1

Closed

Enhancement: use varying sender/receiver link names. Example test AMQP trace.

description

I've been running the self tests in a number of environments. Today the OnMessage test failed and that lead to subequent test executables crashing and other bad behavior.

Investigating further to the root cause I found that the OnMessage test time of 10 seconds was too short. This leads to closing the links before the receiver gets all the messages. The receiver got 180 of the 200 messages and the rest were in flight.

Analysing a problem like this is challenging. But I'm getting great mileage from a Wireshark add-on I'm developing. Please take a look at Decoded Amqp.Net Lite self test. For this trace I modified the link names in the self tests to include the self test name. Frame 1242, for instance, has a link named send-link-basicSendReceive instead of just send-receive. Now hunting through a huge trace is much easier because you can see which connection is associated with which self test and focus on the test of interest.

I propose changing:
  • The send and receive links include the self test name
  • The message group id includes the self test name
Then when debugging a trace you can easily detect which test is running and whether the messages the test is processing are the messages the test expects. I used these settings to find out that the ActiveMQ broker was persisting messages across broker restarts and confusing things.

As long as I posted that trace I'd like to mention just a few more things:
  • The Wireshark post processor is at Adverb on github
  • The OnMessage test was timing out because my wireless network was having issues.
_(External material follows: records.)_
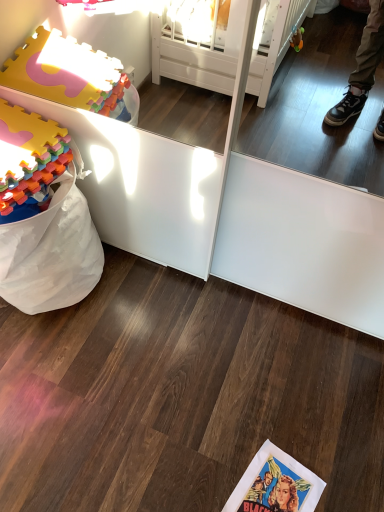 The height and width of the screenshot is (512, 384). What do you see at coordinates (28, 155) in the screenshot?
I see `multicolored foam blocks at left` at bounding box center [28, 155].

What is the approximate height of multicolored foam blocks at left?

It is 8.91 inches.

Locate an element on the screen. multicolored foam blocks at left is located at coordinates tap(28, 155).

In order to face matte paper comic book at lower center, should I rotate leftwards or rightwards?

Rotate your view right by about 10.593°.

Describe the element at coordinates (275, 485) in the screenshot. This screenshot has height=512, width=384. I see `matte paper comic book at lower center` at that location.

This screenshot has width=384, height=512. In order to click on matte paper comic book at lower center in this screenshot , I will do `click(275, 485)`.

I want to click on multicolored foam blocks at left, so click(28, 155).

Would you say matte paper comic book at lower center is to the left or to the right of multicolored foam blocks at left in the picture?

In the image, matte paper comic book at lower center appears on the right side of multicolored foam blocks at left.

Considering the positions of objects matte paper comic book at lower center and multicolored foam blocks at left in the image provided, who is behind, matte paper comic book at lower center or multicolored foam blocks at left?

Positioned behind is matte paper comic book at lower center.

Which is more distant, (242,498) or (66,148)?

Point (66,148)

From the image's perspective, relative to multicolored foam blocks at left, is matte paper comic book at lower center above or below?

Based on their image positions, matte paper comic book at lower center is located beneath multicolored foam blocks at left.

From a real-world perspective, which object rests below the other?

matte paper comic book at lower center is physically lower.

Does matte paper comic book at lower center have a lesser width compared to multicolored foam blocks at left?

Yes.

Is matte paper comic book at lower center taller or shorter than multicolored foam blocks at left?

matte paper comic book at lower center is shorter than multicolored foam blocks at left.

Can you confirm if matte paper comic book at lower center is smaller than multicolored foam blocks at left?

Indeed, matte paper comic book at lower center has a smaller size compared to multicolored foam blocks at left.

Choose the correct answer: Is matte paper comic book at lower center inside multicolored foam blocks at left or outside it?

matte paper comic book at lower center is not enclosed by multicolored foam blocks at left.

Is matte paper comic book at lower center positioned far away from multicolored foam blocks at left?

Indeed, matte paper comic book at lower center is not near multicolored foam blocks at left.

Is matte paper comic book at lower center turned away from multicolored foam blocks at left?

matte paper comic book at lower center is not turned away from multicolored foam blocks at left.

I want to click on comic book lying behind the multicolored foam blocks at left, so click(x=275, y=485).

Does multicolored foam blocks at left appear on the right side of matte paper comic book at lower center?

Incorrect, multicolored foam blocks at left is not on the right side of matte paper comic book at lower center.

Considering their positions, is multicolored foam blocks at left located in front of or behind matte paper comic book at lower center?

Clearly, multicolored foam blocks at left is in front of matte paper comic book at lower center.

Between point (53, 126) and point (272, 481), which one is positioned behind?

The point (53, 126) is more distant.

From the image's perspective, between multicolored foam blocks at left and matte paper comic book at lower center, who is located below?

matte paper comic book at lower center, from the image's perspective.

Consider the image. From a real-world perspective, between multicolored foam blocks at left and matte paper comic book at lower center, who is vertically lower?

In real-world perspective, matte paper comic book at lower center is lower.

Looking at this image, does multicolored foam blocks at left have a lesser width compared to matte paper comic book at lower center?

In fact, multicolored foam blocks at left might be wider than matte paper comic book at lower center.

Between multicolored foam blocks at left and matte paper comic book at lower center, which one has less height?

matte paper comic book at lower center.

Consider the image. Which of these two, multicolored foam blocks at left or matte paper comic book at lower center, is smaller?

Smaller between the two is matte paper comic book at lower center.

Consider the image. Would you say multicolored foam blocks at left is inside or outside matte paper comic book at lower center?

multicolored foam blocks at left cannot be found inside matte paper comic book at lower center.

Is multicolored foam blocks at left placed right next to matte paper comic book at lower center?

No, multicolored foam blocks at left is not touching matte paper comic book at lower center.

Is multicolored foam blocks at left aimed at matte paper comic book at lower center?

No, multicolored foam blocks at left is not facing towards matte paper comic book at lower center.

How different are the orientations of multicolored foam blocks at left and matte paper comic book at lower center in degrees?

There is a 106-degree angle between the facing directions of multicolored foam blocks at left and matte paper comic book at lower center.

Measure the distance between multicolored foam blocks at left and matte paper comic book at lower center.

multicolored foam blocks at left is 3.54 feet from matte paper comic book at lower center.

The height and width of the screenshot is (512, 384). Find the location of `toy located above the matte paper comic book at lower center (from the image's perspective)`. toy located above the matte paper comic book at lower center (from the image's perspective) is located at coordinates (28, 155).

This screenshot has width=384, height=512. Find the location of `comic book below the multicolored foam blocks at left (from the image's perspective)`. comic book below the multicolored foam blocks at left (from the image's perspective) is located at coordinates (275, 485).

The image size is (384, 512). Find the location of `toy located above the matte paper comic book at lower center (from a real-world perspective)`. toy located above the matte paper comic book at lower center (from a real-world perspective) is located at coordinates (28, 155).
TCP frames were being retransmitted (39.199971 Frame 1573)
  • The OnMessage test time caused Amqp.Net Lite to send a Close frame with an error at Frame 1789. It looks like the client doesn't passively accept and discard messages in flight after it sends the Detach in Frame 1785. Maybe that's a discussion that should be raised under a separate issue.
Closed Sep 1, 2015 at 1:11 AM by xinchen

comments

xinchen wrote Nov 9, 2014 at 6:11 AM

Good suggestions. I have updated the tests to include test names in link names, also made the OnMessage test wait as long as messages are coming in.

The Close frame at F1789 was caused by the Accept call from the test after link is being closed. Connection could choose to not handle exceptions from user's callback and let the process crash, instead of handling them and closing itself, to make the problem more obvious for the user.